OK, the fact that both of the quoted lines appear in the same column in this 1813 encyclopedia article would be a remarkable coincidence standing alone. But what takes it from likely to almost certain that JA read Beattie's poem in this Pantalogia article and not in some other publication (such as Elegant Extracts, which did  contain Beattie's poem in full) is that the line JA quotes in Letter 89 is _not_ the first line of the poem, but is actually the first line of the _fourth_ stanza (out of six) in the poem!

So, what at first appeared to be JA selecting for quotation the 19th line (which as you can see, is utterly cryptic when taken out of context from the poem) in particular out of all _48_ lines in Beattie's poem, was actually JA selecting the _first_ line quoted in the Pantalogia article--as to which it would therefore be the best line for her to select!

And the same is true to a lesser extent in Cowper's poem--did JA merely quote the first line of the entire poem (which, like Beattie's, consists of six stanzas), or (as I believe was the case) did JA quote the first line out of a single 8-line stanza? The latter is much more likely.

My conclusion is that as JA was browsing through the Pantalogia article on "Poetry" that day--just as Fanny Price would have done---feeling particularly isolated among the snobs of Godmersham, and missing the "troubled" Miss Batesian female community (with CEA, Martha and, yes, even Mrs. Austen) at Chawton Cottage--a community in which it did not matter if your name appeared in the Peerage, or how many thousands you had per year---she noticed, with her quick eye, that the two poem excerpts quoted on that same page were both about isolation, and so she chose to quote _both_ in Letter 89, expecting CEA to read between the two lines (so to speak) and hear the hidden message.

And just in case you were wondering, I have written to Gillian Dow to ask her whether the Pantalogia was actually there in the Godmersham catalogue of 1818--anyone want to bet on whether she'll confirm it was? 

Cheers, ARNIE
@JaneAustenCode on Twitter

P.S.: Note also that the passage in the Pantalogia includes a brief discussion of Gray's Elegy,  a famous poem which we all know was quoted by JA in both NA and _Emma_---all the more reason for JA to have zeroed in on that particular page.

P.S.:  Now to finally land the plane and bring you to the third part of my Subject Line, I invite you to join me in reading, with wonder,  the following excerpt from "The Complete Book of Oz" by L. Frank Baum:

"Are you happy?" asked the Tin Soldier.
"Of course I am," said Nimmie Amee; "I'm the mistress of all I survey--the queen of my little domain."
"Wouldn't you like to be the Empress of the Winkies?" asked the Tin Woodman.
"Mercy, no," she answered. "That would be a lot of bother. I don't care for society, or pomp, or posing. All I ask is to be left alone and not to be annoyed by visitors."
The Scarecrow nudged Woot the Wanderer.
"That sounds to me like a hint," he said.

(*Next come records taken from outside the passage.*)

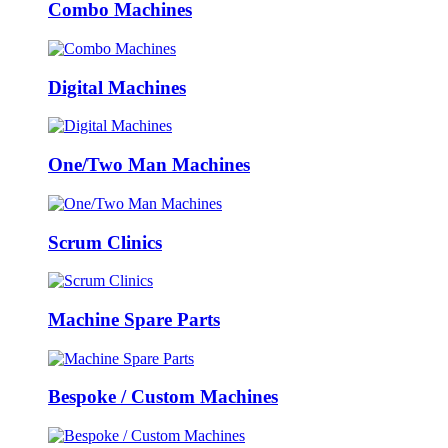
Combo Machines
Digital Machines
One/Two Man Machines
Scrum Clinics
Machine Spare Parts
Bespoke / Custom Machines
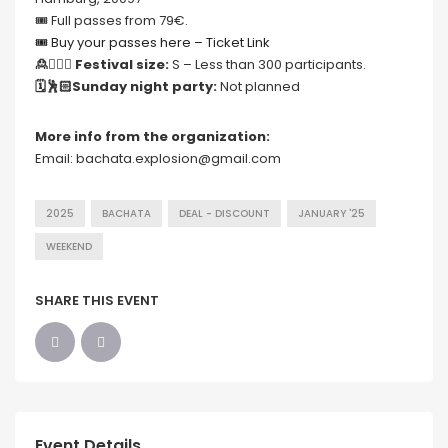
🎟 Full passes from 79€.
🎟 Buy your passes here – Ticket Link
🙎🙍🏻‍♀️ Festival size:
S – Less than 300 participants.
🗓🕺🏻Sunday night party:
Not planned
More info from the organization:
Email: bachata.explosion@gmail.com
2025
BACHATA
DEAL - DISCOUNT
JANUARY '25
WEEKEND
SHARE THIS EVENT
Event Details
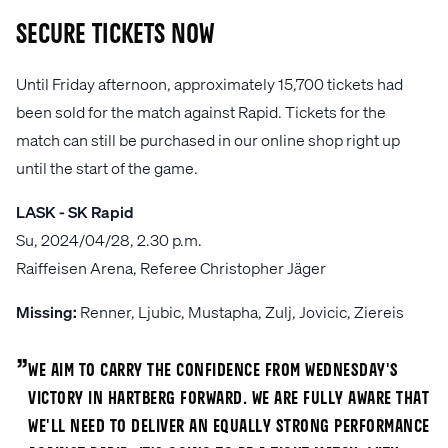
Secure tickets now
Until Friday afternoon, approximately 15,700 tickets had
been sold for the match against Rapid. Tickets for the
match can still be purchased in our online shop right up
until the start of the game.
LASK - SK Rapid
Su, 2024/04/28, 2.30 p.m.
Raiffeisen Arena, Referee Christopher Jäger
Missing:
Renner, Ljubic, Mustapha, Zulj, Jovicic, Ziereis
„
We aim to carry the confidence from Wednesday's
victory in Hartberg forward. We are fully aware that
we'll need to deliver an equally strong performance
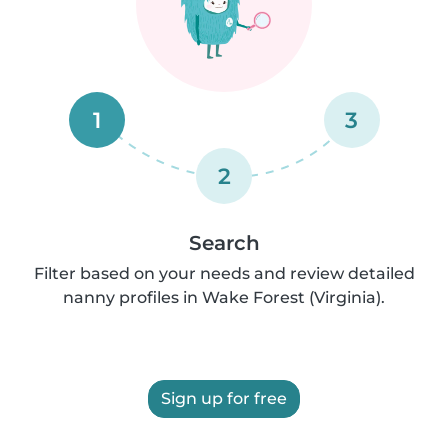
1
3
2
Search
Filter based on your needs and review detailed
nanny profiles in Wake Forest (Virginia).
Sign up for free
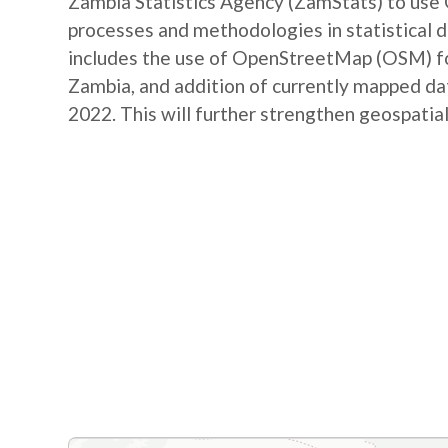
Zambia Statistics Agency (ZamStats) to us
processes and methodologies in statistical 
includes the use of OpenStreetMap (OSM) for 
Zambia, and addition of currently mapped d
2022. This will further strengthen geospatial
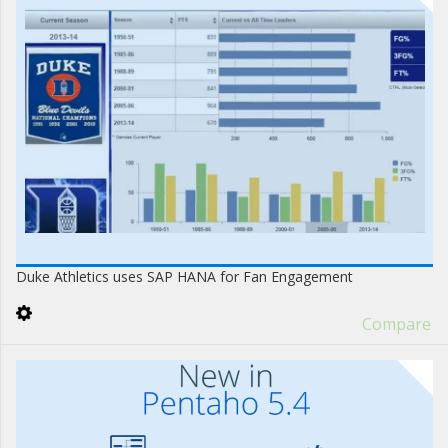
Duke Athletics uses SAP HANA for Fan Engagement
Compare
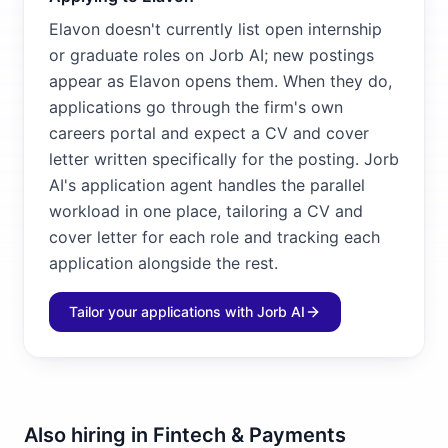
Elavon doesn't currently list open internship
or graduate roles on Jorb AI; new postings
appear as Elavon opens them. When they do,
applications go through the firm's own
careers portal and expect a CV and cover
letter written specifically for the posting. Jorb
AI's application agent handles the parallel
workload in one place, tailoring a CV and
cover letter for each role and tracking each
application alongside the rest.
Tailor your applications with Jorb AI
Also hiring in
Fintech & Payments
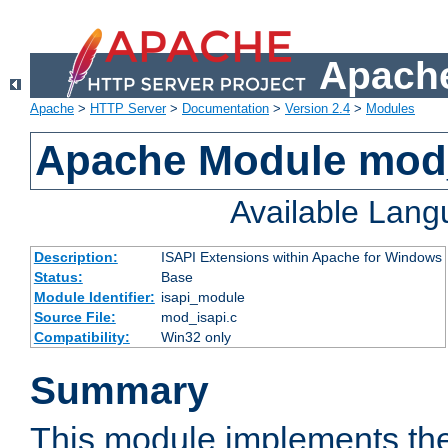
Apache
Apache
>
HTTP Server
>
Documentation
>
Version 2.4
>
Modules
Apache Module mod
Available Lan
Description:
ISAPI Extensions within Apache for Windows
Status:
Base
Module Identifier:
isapi_module
Source File:
mod_isapi.c
Compatibility:
Win32 only
Summary
This module implements the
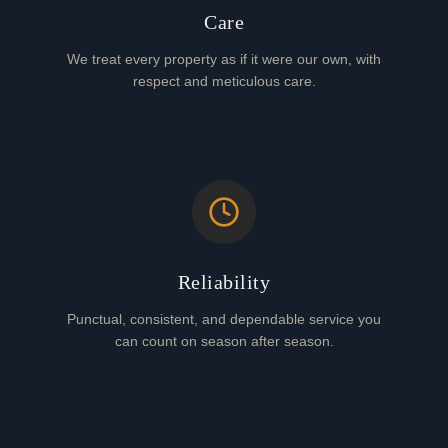
Care
We treat every property as if it were our own, with
respect and meticulous care.
Reliability
Punctual, consistent, and dependable service you
can count on season after season.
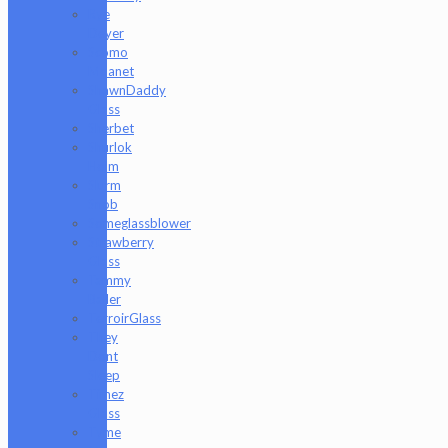
Rye
Deyer
Scomo
Moanet
ShawnDaddy
Glass
Sherbet
Shurlok
Holm
Slurm
Snob
Someglassblower
Strawberry
Glass
Tammy
Baller
TerroirGlass
They
Dont
Sleep
Timez
Glass
Tyme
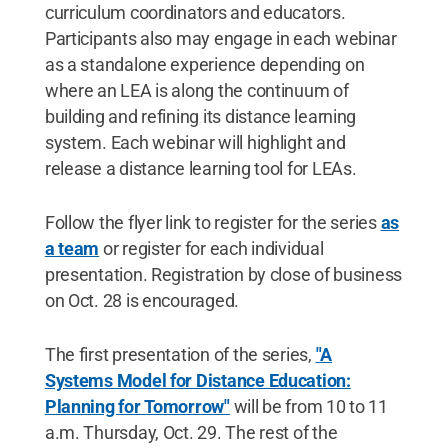
curriculum coordinators and educators.
Participants also may engage in each webinar
as a standalone experience depending on
where an LEA is along the continuum of
building and refining its distance learning
system. Each webinar will highlight and
release a distance learning tool for LEAs.
Follow the flyer link to register for the series
as
a team
or register for each individual
presentation. Registration by close of business
on Oct. 28 is encouraged.
The first presentation of the series,
"A
Systems Model for Distance Education:
Planning for Tomorrow"
will be from 10 to 11
a.m. Thursday, Oct. 29. The rest of the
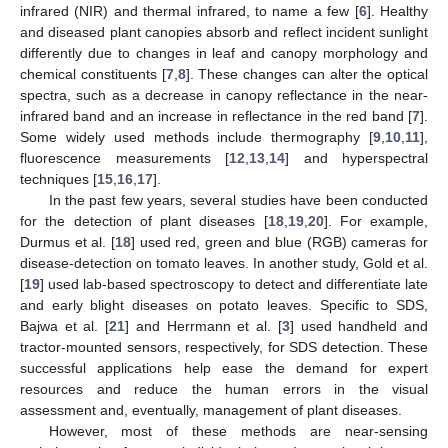
infrared (NIR) and thermal infrared, to name a few [
6
]. Healthy
and diseased plant canopies absorb and reflect incident sunlight
differently due to changes in leaf and canopy morphology and
chemical constituents [
7
,
8
]. These changes can alter the optical
spectra, such as a decrease in canopy reflectance in the near-
infrared band and an increase in reflectance in the red band [
7
].
Some widely used methods include thermography [
9
,
10
,
11
],
fluorescence measurements [
12
,
13
,
14
] and hyperspectral
techniques [
15
,
16
,
17
].
In the past few years, several studies have been conducted
for the detection of plant diseases [
18
,
19
,
20
]. For example,
Durmus et al. [
18
] used red, green and blue (RGB) cameras for
disease-detection on tomato leaves. In another study, Gold et al.
[
19
] used lab-based spectroscopy to detect and differentiate late
and early blight diseases on potato leaves. Specific to SDS,
Bajwa et al. [
21
] and Herrmann et al. [
3
] used handheld and
tractor-mounted sensors, respectively, for SDS detection. These
successful applications help ease the demand for expert
resources and reduce the human errors in the visual
assessment and, eventually, management of plant diseases.
However, most of these methods are near-sensing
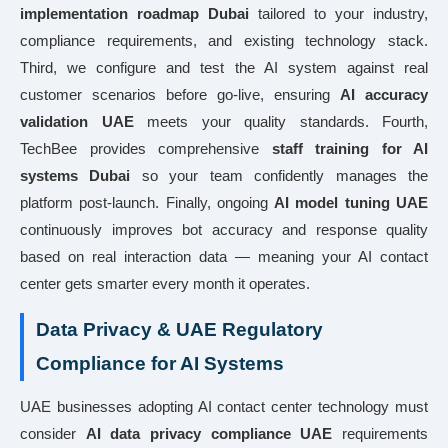
implementation roadmap Dubai
tailored to your industry,
compliance requirements, and existing technology stack.
Third, we configure and test the AI system against real
customer scenarios before go-live, ensuring
AI accuracy
validation UAE
meets your quality standards. Fourth,
TechBee provides comprehensive
staff training for AI
systems Dubai
so your team confidently manages the
platform post-launch. Finally, ongoing
AI model tuning UAE
continuously improves bot accuracy and response quality
based on real interaction data — meaning your AI contact
center gets smarter every month it operates.
Data Privacy & UAE Regulatory
Compliance for AI Systems
UAE businesses adopting AI contact center technology must
consider
AI data privacy compliance UAE
requirements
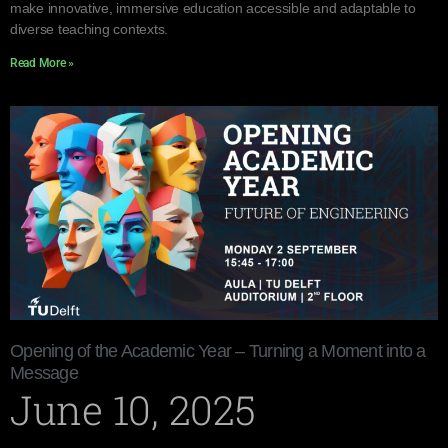
make innovative, immersive education accessible and adaptable to
diverse teaching contexts.
Read More »
Opening of the Academic Year – Turning a Moment into a
Message
June 10, 2025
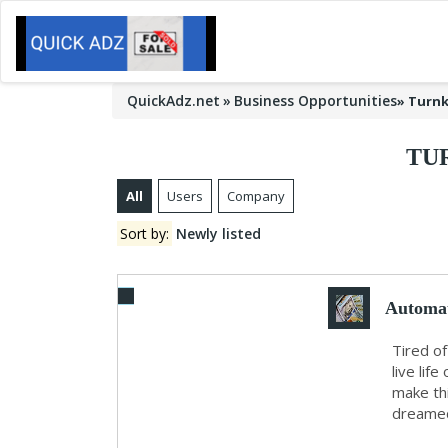
QuickAdz.net
Business Opportunities
»
Turnk
TU
All
Users
Company
Sort by:
Newly listed
Automat
Tired of
live lif
make thi
dreamed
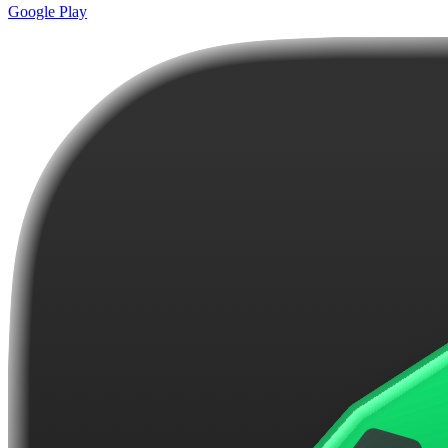
Google Play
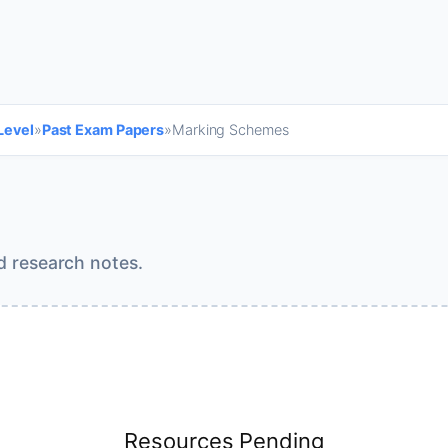
Level
»
Past Exam Papers
»
Marking Schemes
d research notes.
Resources Pending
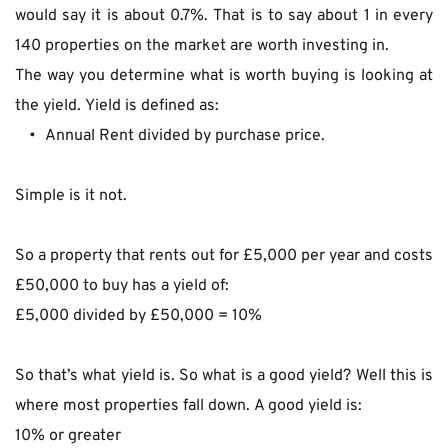
would say it is about 0.7%. That is to say about 1 in every 
140 properties on the market are worth investing in.
The way you determine what is worth buying is looking at 
the yield. Yield is defined as:
Annual Rent divided by purchase price.
Simple is it not.
So a property that rents out for £5,000 per year and costs 
£50,000 to buy has a yield of:
£5,000 divided by £50,000 = 10%
So that’s what yield is. So what is a good yield? Well this is 
where most properties fall down. A good yield is:
10% or greater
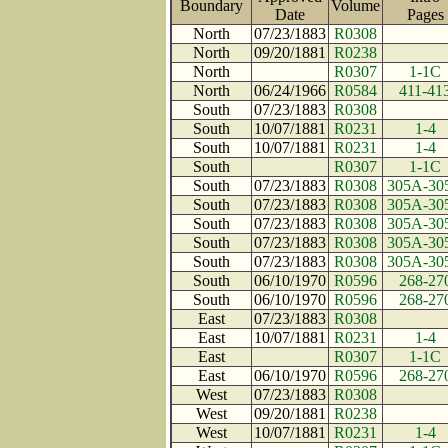
Boundary
Volume
Date
Page
North
07/23/1883
R0308
North
09/20/1881
R0238
North
R0307
1-1C
North
06/24/1966
R0584
411-41
South
07/23/1883
R0308
South
10/07/1881
R0231
1-4
South
10/07/1881
R0231
1-4
South
R0307
1-1C
South
07/23/1883
R0308
305A-30
South
07/23/1883
R0308
305A-30
South
07/23/1883
R0308
305A-30
South
07/23/1883
R0308
305A-30
South
07/23/1883
R0308
305A-30
South
06/10/1970
R0596
268-27
South
06/10/1970
R0596
268-27
East
07/23/1883
R0308
East
10/07/1881
R0231
1-4
East
R0307
1-1C
East
06/10/1970
R0596
268-27
West
07/23/1883
R0308
West
09/20/1881
R0238
West
10/07/1881
R0231
1-4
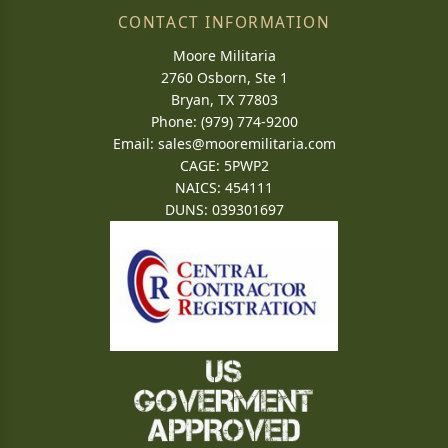
CONTACT INFORMATION
Moore Militaria
2760 Osborn, Ste 1
Bryan, TX 77803
Phone: (979) 774-9200
Email:
sales@mooremilitaria.com
CAGE: 5PWP2
NAICS: 454111
DUNS: 039301697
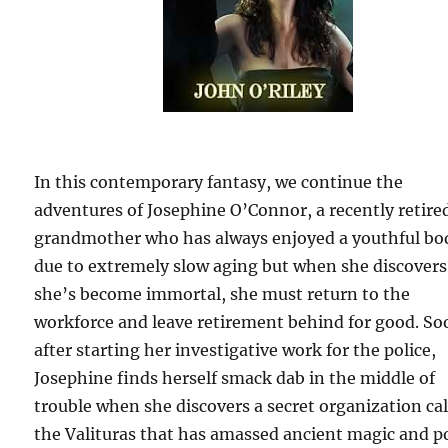
In this contemporary fantasy, we continue the
adventures of Josephine O’Connor, a recently retire
grandmother who has always enjoyed a youthful bo
due to extremely slow aging but when she discovers
she’s become immortal, she must return to the
workforce and leave retirement behind for good. So
after starting her investigative work for the police,
Josephine finds herself smack dab in the middle of
trouble when she discovers a secret organization ca
the Valituras that has amassed ancient magic and 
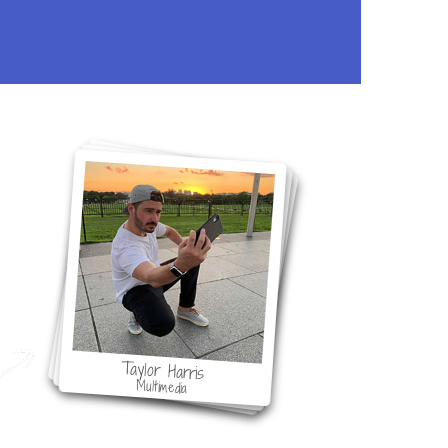
ol
Taylor Harris
Multimedia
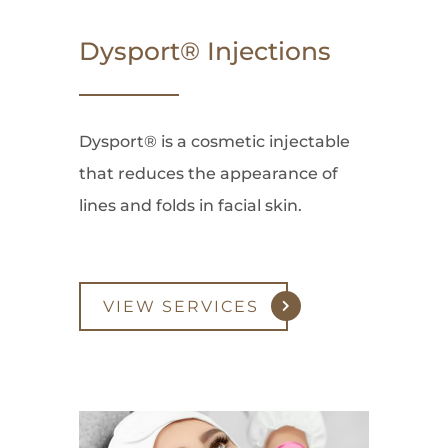
Dysport® Injections
Dysport® is a cosmetic injectable
that reduces the appearance of
lines and folds in facial skin.
VIEW SERVICES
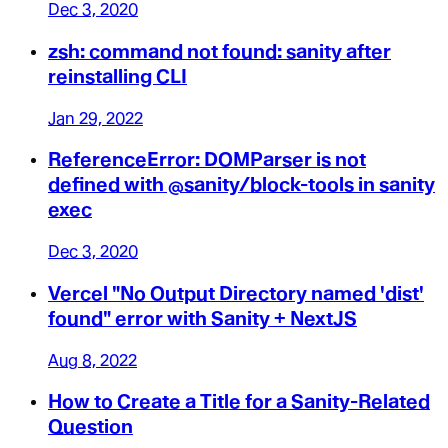
Dec 3, 2020
zsh: command not found: sanity after
reinstalling CLI
Jan 29, 2022
ReferenceError: DOMParser is not
defined with @sanity/block-tools in sanity
exec
Dec 3, 2020
Vercel "No Output Directory named 'dist'
found" error with Sanity + NextJS
Aug 8, 2022
How to Create a Title for a Sanity-Related
Question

Is that thematic resonance with the poetry quoted by JA in Letter 89 just a coincidence? Nimmie Amee is saying, very clearly, that she doesn't "care for society, or pomp, or posing".  That is _exactly_ the overarching theme of Letter 89! And it's just hilarious to think of the chief society lady in the Godmersham circle as Empress of the Winkies!  And recall that Baum wrote the above passage in 1900, a scant 16 years after Brabourne's edition of JA's letters---_including_ Letter 89---was published, plenty of time for Baum to have read them, and to have taken particular note of Letter 89.  Sure sounds like L. Frank Baum was a closet Janeite!

Now, not being an Oz aficionado, I went to Wikipedia and learned that Nimmie Amee is the Munchkin Girl whom both the Tin Woodman and the Tin Soldier once loved, but who was enslaved by the Wicked Witch of the East preventing her from marrying either of them--- but eventually she does marry a kind of Frankenstein composite man who is made up, one half each, from the bodies of the two Tin wooers!

According to this blogger, this is L Frank Baum fantastical reenvisioning of Mary Shelley's fantastical Frankenstein...

...but now I think that Baum not only had Mary Shelley on his radar screen, but also had JA in his sights as well!

And there I suggest that you all click your heels twice and return to your daily life, already in progress!